Ending a business is rarely an easy decision. But following the proper procedures to formally close it down should be a no-brainer. Formally dissolving your business entity will end its legal existence, but it also reduces the individual liability of a business's members or shareholders. Failing to end a business formally can leave you open to creditors, lawsuits, and ongoing state filing requirements, penalties, and taxes.
Dissolving an LLC or Corporation
Dissolving a business in California involves a number of steps. But first, you should review the company bylaws, articles of incorporation, or operating agreement with a skilled business lawyer to determine any formal requirements for ending the business. At a minimum, to dissolve a Limited Liability Company or Corporation in California, you will need to:
- Take a vote of the members.
Under California's General Corporation Law (GCL), a business can dissolve if shareholder with 50% of the voting power vote for voluntary dissolution. You should review your corporation's articles of incorporation and bylaws with your lawyer to ensure that you follow the proper procedures. Your corporation's required procedures may include a vote by the corporation's board of directors and a dissolution proposal.

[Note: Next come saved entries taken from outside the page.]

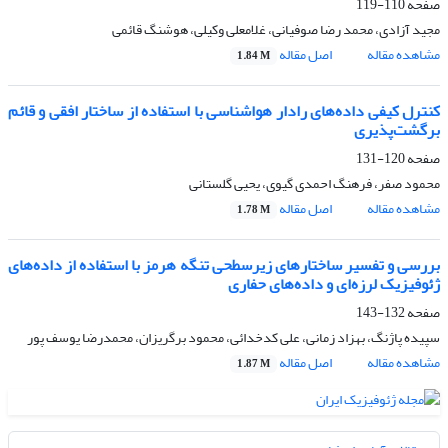
صفحه
110-119
مجید آزادی، محمد رضا صوفیانی، غلامعلی وکیلی، هوشنگ قائمی
مشاهده مقاله
اصل مقاله
1.84 M
کنترل کیفی داده‌های رادار هواشناسی با استفاده از ساختار افقی و قائم
برگشت‌پذیری
صفحه
120-131
محمود صفر، فرهنگ احمدی گیوی، یحیی گلستانی
مشاهده مقاله
اصل مقاله
1.78 M
بررسی و تفسیر ساختارهای زیرسطحی تنگه هرمز با استفاده از داده‌های
ژئوفیزیک لرزه‌ای و داده‌های حفاری
صفحه
132-143
سپیده پاژنگ، بهزاد زمانی، علی کدخدائی، محمود برگریزان، محمدرضا یوسف پور
مشاهده مقاله
اصل مقاله
1.87 M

Dissolving an LLC may be governed by the LLC's operating agreement. If it isn't, under California's LLC Act, you can dissolve an LLC if 50% or more of the voters vote in favor of dissolution.
- File a certificate with the Secretary of State.
To dissolve the business, you must file a form with California's Secretary of State. The form should include:
- A statement that the business is voluntarily dissolving,
- The number of shares voting and how the vote split, with at least 50% or more in favor of dissolution,
- A statement that 50% of the voting power of the business authorized the filing.
For a corporation, you will file a Certificate of Election to Wind up and Dissolve. For an LLC, you will file a Certificate of Dissolution. However, if the vote to dissolve the business is unanimous, you don't have to file the form.
- Notify your creditors.
After the members or shareholders approve the business's dissolution, the business must notify all of its creditors, claimants, and shareholders. This notice gives the people you do business with the chance to submit final bills and claims before the business closes.
- Wind up the business.
After filing the certificate with the California Secretary of State, your business exists only to take care of final matters, close accounts, notify creditors, and settle the business's affairs. The first obligation of your business is to satisfy all known liabilities, including taxes and debts. Only after the business discharges all debts may you then distribute assets to shareholders or members of the business.
- File final certificates.
After winding up the business, you will formally end the business by filing another form with the California Secretary of State. You will file a Certificate of Dissolution for a corporation, and for an LLC, you will file a Certificate of Cancellation. Both forms include a statement about the payment of, or intent to pay, final tax returns.
- File final tax returns.
While California doesn't require that a business file its final tax returns before dissolving, you do need to file a statement indicating that the business has filed or will file its final tax returns. However, you can file your final business tax return before filing the certificate of cancellation or dissolution.
As you can see, ending a business can be just as legally complex as starting a new one. If you're contemplating the dissolution of your business, you should discuss your plans with a skilled California business attorney.